#### MATERIALS PROVIDED ####

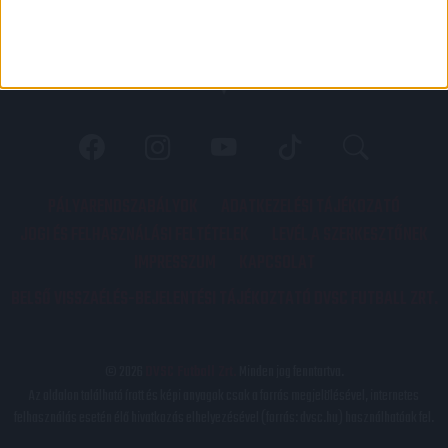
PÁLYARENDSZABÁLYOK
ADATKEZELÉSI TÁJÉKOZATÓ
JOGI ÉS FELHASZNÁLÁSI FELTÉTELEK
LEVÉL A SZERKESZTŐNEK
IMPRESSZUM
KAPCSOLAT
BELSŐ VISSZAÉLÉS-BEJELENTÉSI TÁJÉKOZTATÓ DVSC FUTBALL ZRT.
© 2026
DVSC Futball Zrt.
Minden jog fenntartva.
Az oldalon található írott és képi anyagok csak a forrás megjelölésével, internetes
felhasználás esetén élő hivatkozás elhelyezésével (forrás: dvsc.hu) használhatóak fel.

####
#### MATERIALS PROVIDED ####

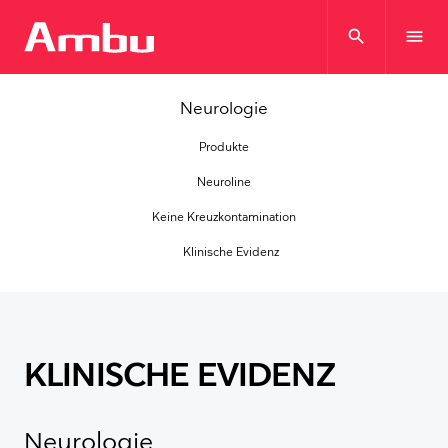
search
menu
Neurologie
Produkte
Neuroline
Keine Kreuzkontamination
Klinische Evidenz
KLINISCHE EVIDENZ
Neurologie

####

# ACTIVITY
Report the lines above that contain "forrás".

# PROBLEM SOLUTION
Az oldalon található írott és képi anyagok csak a forrás megjelölésével, internetes
felhasználás esetén élő hivatkozás elhelyezésével (forrás: dvsc.hu) használhatóak fel.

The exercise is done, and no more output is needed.